• **Requirement**:
The answer should be each line of the records that contains the word "Nivel"; please copy them all.

• **Given records**:
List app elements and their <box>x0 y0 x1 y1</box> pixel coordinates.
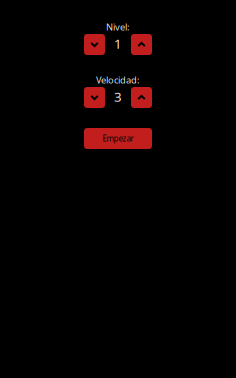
staticText: Velocidad: <box>96 74 140 86</box>
staticText: 3 <box>114 88 122 105</box>
button[interactable]: Increase Velocidad <box>131 87 152 108</box>
button[interactable]: Empezar <box>84 128 152 149</box>
staticText: 1 <box>114 35 122 52</box>
staticText: Empezar <box>102 133 134 144</box>
staticText: Nivel: <box>106 21 130 33</box>
button[interactable]: Increase Nivel <box>131 34 152 55</box>
button[interactable]: Decrease Velocidad <box>84 87 105 108</box>
button[interactable]: Decrease Nivel <box>84 34 105 55</box>
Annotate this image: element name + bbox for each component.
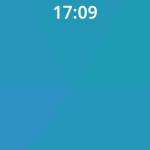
staticText: 17:09 — [52, 0, 98, 24]
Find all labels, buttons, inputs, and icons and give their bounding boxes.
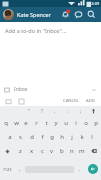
staticText: h (60, 133, 64, 141)
staticText: i (75, 119, 77, 127)
button[interactable]: , (48, 106, 61, 116)
button[interactable]: x (26, 144, 37, 158)
button[interactable]: : (61, 106, 74, 116)
button[interactable]: ? (35, 106, 48, 116)
staticText: n (70, 147, 74, 155)
button[interactable]: l (87, 130, 97, 144)
button[interactable]: Enter (84, 159, 101, 179)
staticText: CANCEL (63, 98, 79, 104)
button[interactable]: t (41, 116, 51, 130)
button[interactable]: b (57, 144, 67, 158)
button[interactable]: z (15, 144, 26, 158)
button[interactable]: Space (25, 159, 74, 179)
button[interactable]: i (71, 116, 81, 130)
staticText: b (60, 147, 64, 155)
button[interactable]: Priority (17, 97, 25, 105)
staticText: t (45, 119, 48, 127)
staticText: . (79, 166, 81, 173)
staticText: x (30, 147, 34, 155)
button[interactable]: Messages (72, 8, 85, 21)
button[interactable]: ; (74, 106, 87, 116)
staticText: Inbox (14, 86, 28, 93)
staticText: k (80, 133, 84, 141)
button[interactable]: n (67, 144, 77, 158)
staticText: , (54, 108, 56, 114)
staticText: ; (80, 108, 82, 114)
staticText: ?123 (3, 167, 12, 172)
staticText: e (24, 119, 28, 127)
button[interactable]: s (15, 130, 26, 144)
button[interactable]: c (37, 144, 47, 158)
button[interactable]: Add a to-do in "Inbox"... (5, 27, 101, 38)
button[interactable]: ADD (84, 96, 97, 106)
staticText: a (8, 133, 12, 141)
button[interactable]: o (81, 116, 91, 130)
button[interactable]: h (57, 130, 67, 144)
staticText: q (4, 119, 8, 127)
button[interactable]: m (77, 144, 87, 158)
staticText: g (50, 133, 54, 141)
button[interactable]: f (37, 130, 47, 144)
staticText: m (79, 147, 85, 155)
staticText: r (35, 119, 38, 127)
staticText: " (28, 108, 30, 114)
staticText: , (19, 166, 21, 173)
button[interactable]: k (77, 130, 87, 144)
staticText: 12:09 (89, 1, 100, 6)
staticText: f (41, 133, 44, 141)
button[interactable]: Search (85, 8, 98, 21)
staticText: p (94, 119, 98, 127)
button[interactable]: r (31, 116, 41, 130)
staticText: l (91, 133, 93, 141)
button[interactable]: ?123 (0, 159, 15, 179)
staticText: y (54, 119, 58, 127)
button[interactable]: g (47, 130, 57, 144)
staticText: w (14, 119, 19, 127)
button[interactable]: Schedule (4, 97, 12, 105)
staticText: v (50, 147, 54, 155)
button[interactable]: j (67, 130, 77, 144)
button[interactable]: p (91, 116, 101, 130)
button[interactable]: , (15, 159, 24, 179)
button[interactable]: v (47, 144, 57, 158)
staticText: ADD (86, 98, 95, 104)
staticText: j (71, 133, 73, 141)
button[interactable]: u (61, 116, 71, 130)
button[interactable]: w (11, 116, 21, 130)
button[interactable]: q (0, 116, 11, 130)
button[interactable]: Backspace (87, 144, 101, 158)
button[interactable]: Notifications (59, 8, 72, 21)
staticText: d (30, 133, 34, 141)
button[interactable]: y (51, 116, 61, 130)
button[interactable]: Shift (0, 144, 15, 158)
staticText: o (84, 119, 88, 127)
button[interactable]: Voice input (87, 106, 100, 116)
button[interactable]: a (4, 130, 15, 144)
staticText: ? (41, 108, 43, 114)
staticText: s (19, 133, 22, 141)
staticText: c (41, 147, 44, 155)
button[interactable]: Kate Spencer (17, 11, 51, 18)
staticText: u (64, 119, 68, 127)
button[interactable]: CANCEL (61, 96, 81, 106)
button[interactable]: e (21, 116, 31, 130)
button[interactable]: " (22, 106, 35, 116)
staticText: z (19, 147, 22, 155)
button[interactable]: d (26, 130, 37, 144)
button[interactable]: Profile (3, 9, 14, 20)
button[interactable]: Inbox (4, 84, 97, 95)
staticText: : (67, 108, 69, 114)
staticText: Add a to-do in "Inbox"... (5, 27, 67, 34)
button[interactable]: . (75, 159, 84, 179)
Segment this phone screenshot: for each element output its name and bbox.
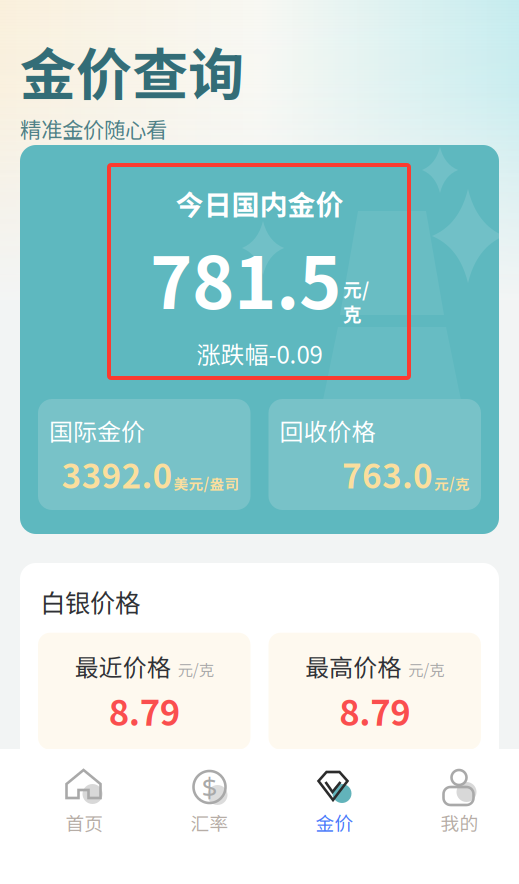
staticText: 元/ (343, 275, 369, 302)
staticText: 元/克 (434, 473, 470, 494)
staticText: 白银价格 (40, 583, 140, 620)
staticText: 781.5 (150, 226, 341, 330)
staticText: 汇率 (190, 809, 228, 836)
button[interactable]: 金价 (272, 749, 397, 884)
staticText: 8.79 (339, 685, 410, 736)
staticText: 763.0 (342, 450, 433, 498)
staticText: 美元/盎司 (174, 473, 240, 494)
staticText: 最近价格 (75, 649, 171, 684)
staticText: 3392.0 (62, 450, 172, 498)
staticText: 涨跌幅-0.09 (196, 336, 322, 371)
staticText: 金价查询 (20, 30, 244, 111)
staticText: 元/克 (178, 658, 214, 680)
staticText: 8.79 (109, 685, 180, 736)
staticText: 最高价格 (305, 649, 401, 684)
staticText: $ (202, 768, 218, 806)
staticText: 金价 (316, 809, 354, 836)
button[interactable]: 首页 (22, 749, 147, 884)
staticText: 元/克 (408, 658, 444, 680)
staticText: 克 (343, 300, 362, 327)
staticText: 回收价格 (280, 413, 376, 448)
staticText: 国际金价 (49, 413, 145, 448)
staticText: 今日国内金价 (176, 183, 344, 224)
button[interactable]: 我的 (397, 749, 519, 884)
staticText: 精准金价随心看 (20, 113, 167, 144)
staticText: 首页 (66, 809, 104, 836)
staticText: 我的 (440, 809, 478, 836)
button[interactable]: $ (147, 749, 272, 884)
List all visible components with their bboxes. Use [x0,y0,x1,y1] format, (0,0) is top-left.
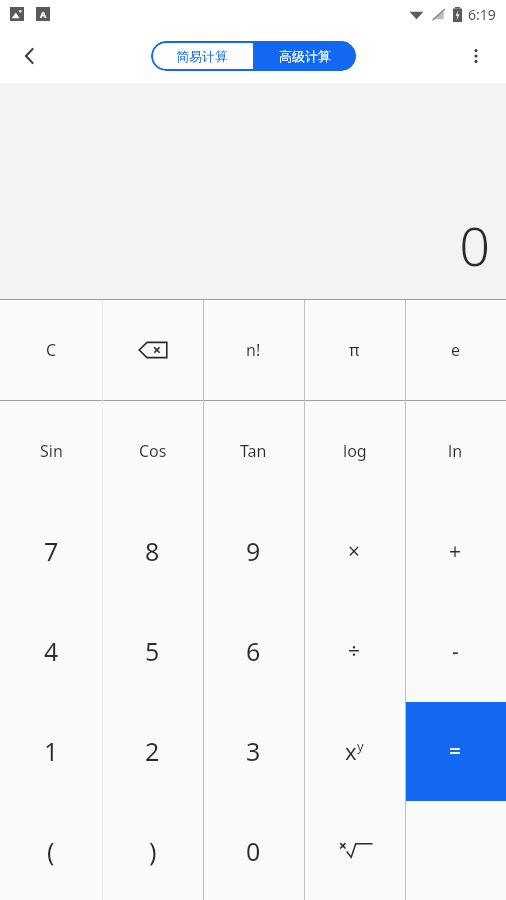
button[interactable]: 简易计算 [151,41,253,71]
button[interactable]: Tan [203,401,304,501]
button[interactable]: + [405,501,506,601]
staticText: 简易计算 [176,48,228,64]
staticText: Tan [240,440,267,462]
staticText: = [449,737,462,766]
button[interactable]: log [304,401,405,501]
button[interactable]: 1 [0,701,102,801]
button[interactable]: Sin [0,401,102,501]
staticText: 0 [246,834,261,868]
button[interactable]: Cos [102,401,203,501]
staticText: ( [47,834,55,868]
button[interactable]: 7 [0,501,102,601]
button[interactable]: ) [102,801,203,900]
staticText: ln [448,440,463,462]
staticText: 高级计算 [279,48,331,64]
staticText: Sin [40,440,63,462]
button[interactable]: = [405,702,506,801]
staticText: log [343,440,367,462]
button[interactable]: 4 [0,601,102,701]
button[interactable]: Back [8,34,52,78]
button[interactable]: 5 [102,601,203,701]
button[interactable]: Backspace [102,300,203,400]
button[interactable]: 6 [203,601,304,701]
button[interactable]: 0 [203,801,304,900]
button[interactable] [405,801,506,900]
button[interactable]: 9 [203,501,304,601]
button[interactable]: ( [0,801,102,900]
staticText: x [345,736,357,766]
staticText: × [348,537,361,566]
staticText: ÷ [348,637,361,666]
button[interactable]: n! [203,300,304,400]
staticText: e [451,339,461,361]
staticText: 0 [459,208,490,282]
staticText: 1 [44,734,59,768]
staticText: 2 [145,734,160,768]
staticText: 5 [145,634,160,668]
button[interactable]: C [0,300,102,400]
staticText: 8 [145,534,160,568]
button[interactable]: ln [405,401,506,501]
button[interactable]: 8 [102,501,203,601]
staticText: 6 [246,634,261,668]
button[interactable]: x [304,701,405,801]
button[interactable]: - [405,601,506,701]
staticText: 3 [246,734,261,768]
button[interactable]: More options [454,34,498,78]
staticText: π [349,339,360,361]
button[interactable]: 3 [203,701,304,801]
staticText: A [40,8,47,20]
staticText: 4 [44,634,59,668]
staticText: y [357,737,364,755]
staticText: 7 [44,534,59,568]
staticText: 6:19 [468,5,496,24]
button[interactable]: × [304,501,405,601]
button[interactable]: 高级计算 [253,41,356,71]
button[interactable]: Root [304,801,405,900]
staticText: C [46,339,57,361]
staticText: Cos [139,440,167,462]
staticText: + [449,537,462,566]
button[interactable]: 2 [102,701,203,801]
staticText: - [452,637,459,666]
staticText: ) [149,834,157,868]
button[interactable]: π [304,300,405,400]
button[interactable]: ÷ [304,601,405,701]
button[interactable]: e [405,300,506,400]
staticText: 9 [246,534,261,568]
staticText: n! [246,339,261,361]
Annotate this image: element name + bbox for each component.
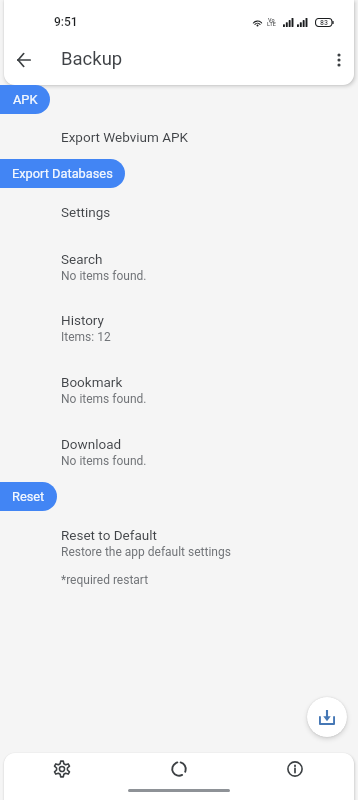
staticText: Bookmark: [61, 374, 123, 390]
staticText: *required restart: [61, 573, 149, 587]
staticText: Export Databases: [12, 166, 113, 181]
button[interactable]: Back: [4, 40, 44, 80]
staticText: 83: [320, 19, 328, 27]
button[interactable]: Search: [0, 251, 358, 289]
staticText: Items: 12: [61, 330, 111, 344]
staticText: APK: [13, 92, 38, 107]
staticText: Reset: [12, 489, 45, 504]
button[interactable]: Export Webvium APK: [0, 129, 358, 151]
staticText: Vo: [268, 17, 275, 23]
button[interactable]: Download: [307, 697, 347, 737]
staticText: Search: [61, 251, 103, 267]
staticText: Settings: [61, 204, 111, 220]
button[interactable]: Settings: [0, 204, 358, 226]
button[interactable]: Reset: [0, 482, 57, 511]
staticText: Backup: [61, 48, 123, 70]
staticText: Download: [61, 436, 122, 452]
button[interactable]: History: [0, 312, 358, 350]
button[interactable]: APK: [0, 85, 50, 114]
button[interactable]: Settings: [38, 745, 86, 793]
button[interactable]: Bookmark: [0, 374, 358, 412]
button[interactable]: Reset to Default: [0, 527, 358, 565]
staticText: No items found.: [61, 392, 147, 406]
staticText: Export Webvium APK: [61, 129, 189, 145]
staticText: History: [61, 312, 104, 328]
button[interactable]: Export Databases: [0, 159, 125, 188]
staticText: 9:51: [54, 15, 78, 29]
staticText: No items found.: [61, 269, 147, 283]
staticText: LTE: [267, 21, 276, 27]
staticText: Reset to Default: [61, 527, 157, 543]
button[interactable]: Download: [0, 436, 358, 474]
button[interactable]: More options: [319, 40, 358, 80]
staticText: No items found.: [61, 454, 147, 468]
button[interactable]: Refresh: [155, 745, 203, 793]
staticText: Restore the app default settings: [61, 545, 231, 559]
button[interactable]: Info: [271, 745, 319, 793]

• **Your response**:
staticText: Nivel: <box>106 21 130 33</box>
button[interactable]: Increase Nivel <box>131 34 152 55</box>
button[interactable]: Decrease Nivel <box>84 34 105 55</box>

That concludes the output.